- **Task to carry out**
Count how many lines in the data hold "neuen". Only the number.

Top of Supplied records

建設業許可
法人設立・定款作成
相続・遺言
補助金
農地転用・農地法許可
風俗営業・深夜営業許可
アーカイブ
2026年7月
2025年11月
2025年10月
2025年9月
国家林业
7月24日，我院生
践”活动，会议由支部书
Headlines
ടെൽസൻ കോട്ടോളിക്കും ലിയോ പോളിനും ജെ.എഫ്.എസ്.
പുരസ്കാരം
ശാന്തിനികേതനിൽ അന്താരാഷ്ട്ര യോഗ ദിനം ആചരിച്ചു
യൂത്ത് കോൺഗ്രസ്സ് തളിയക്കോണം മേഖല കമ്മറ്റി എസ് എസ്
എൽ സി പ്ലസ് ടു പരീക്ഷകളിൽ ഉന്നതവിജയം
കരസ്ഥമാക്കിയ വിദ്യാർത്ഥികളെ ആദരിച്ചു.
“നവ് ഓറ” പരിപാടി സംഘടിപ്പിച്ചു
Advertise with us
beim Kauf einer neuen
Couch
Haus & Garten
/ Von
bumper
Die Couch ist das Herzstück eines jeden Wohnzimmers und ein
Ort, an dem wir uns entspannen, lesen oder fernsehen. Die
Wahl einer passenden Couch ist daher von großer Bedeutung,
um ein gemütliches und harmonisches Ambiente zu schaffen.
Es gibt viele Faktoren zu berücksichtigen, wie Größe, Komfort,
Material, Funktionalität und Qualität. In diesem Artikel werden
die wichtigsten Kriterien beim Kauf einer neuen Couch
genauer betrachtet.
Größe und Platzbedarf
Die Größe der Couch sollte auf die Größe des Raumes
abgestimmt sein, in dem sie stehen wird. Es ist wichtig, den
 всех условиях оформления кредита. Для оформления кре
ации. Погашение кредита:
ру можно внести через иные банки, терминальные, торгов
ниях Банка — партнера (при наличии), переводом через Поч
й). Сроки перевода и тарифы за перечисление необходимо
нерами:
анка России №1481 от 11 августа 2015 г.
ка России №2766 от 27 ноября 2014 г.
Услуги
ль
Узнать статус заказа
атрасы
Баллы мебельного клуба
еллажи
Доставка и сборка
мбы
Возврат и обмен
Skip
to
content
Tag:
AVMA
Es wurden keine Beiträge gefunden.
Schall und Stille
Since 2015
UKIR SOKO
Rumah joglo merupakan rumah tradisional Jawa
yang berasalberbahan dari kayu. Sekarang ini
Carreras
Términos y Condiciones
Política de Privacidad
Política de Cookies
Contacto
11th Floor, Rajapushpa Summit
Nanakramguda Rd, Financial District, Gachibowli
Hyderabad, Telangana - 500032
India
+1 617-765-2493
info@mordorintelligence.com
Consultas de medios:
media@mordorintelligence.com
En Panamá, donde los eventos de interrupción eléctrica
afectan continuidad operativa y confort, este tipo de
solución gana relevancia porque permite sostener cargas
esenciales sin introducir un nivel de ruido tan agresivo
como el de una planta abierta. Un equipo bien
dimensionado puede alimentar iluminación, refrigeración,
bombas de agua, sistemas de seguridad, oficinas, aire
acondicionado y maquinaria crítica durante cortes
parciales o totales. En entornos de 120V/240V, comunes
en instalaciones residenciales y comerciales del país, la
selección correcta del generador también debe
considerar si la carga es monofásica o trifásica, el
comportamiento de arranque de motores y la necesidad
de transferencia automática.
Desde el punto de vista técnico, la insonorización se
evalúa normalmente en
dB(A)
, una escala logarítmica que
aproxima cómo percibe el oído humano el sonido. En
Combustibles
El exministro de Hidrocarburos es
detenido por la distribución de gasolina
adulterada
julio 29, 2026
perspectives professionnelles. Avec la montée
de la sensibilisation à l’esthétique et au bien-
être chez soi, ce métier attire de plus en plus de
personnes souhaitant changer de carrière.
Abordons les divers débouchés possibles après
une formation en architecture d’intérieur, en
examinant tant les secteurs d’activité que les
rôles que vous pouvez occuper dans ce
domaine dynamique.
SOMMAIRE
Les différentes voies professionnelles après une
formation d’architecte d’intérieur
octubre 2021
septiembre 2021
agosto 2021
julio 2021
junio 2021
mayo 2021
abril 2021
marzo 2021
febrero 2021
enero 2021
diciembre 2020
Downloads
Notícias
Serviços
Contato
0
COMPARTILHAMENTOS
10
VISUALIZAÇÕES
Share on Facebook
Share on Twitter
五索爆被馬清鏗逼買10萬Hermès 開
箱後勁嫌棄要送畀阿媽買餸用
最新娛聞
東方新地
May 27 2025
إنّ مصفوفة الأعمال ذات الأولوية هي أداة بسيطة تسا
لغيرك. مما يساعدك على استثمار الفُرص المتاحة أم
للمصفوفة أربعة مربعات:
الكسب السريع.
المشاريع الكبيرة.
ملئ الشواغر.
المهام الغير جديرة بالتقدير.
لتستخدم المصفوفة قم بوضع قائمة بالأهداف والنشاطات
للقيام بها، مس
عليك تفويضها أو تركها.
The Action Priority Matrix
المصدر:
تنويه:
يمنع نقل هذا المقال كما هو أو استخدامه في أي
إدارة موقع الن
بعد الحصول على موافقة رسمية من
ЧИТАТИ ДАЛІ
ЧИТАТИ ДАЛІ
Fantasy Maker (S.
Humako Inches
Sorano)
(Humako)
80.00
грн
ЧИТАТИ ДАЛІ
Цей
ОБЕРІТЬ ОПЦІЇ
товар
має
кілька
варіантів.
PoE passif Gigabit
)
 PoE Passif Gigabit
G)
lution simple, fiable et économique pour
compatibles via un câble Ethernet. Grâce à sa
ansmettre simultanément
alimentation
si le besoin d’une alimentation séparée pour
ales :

Bottom of Supplied records

- **Solution to this problem**
2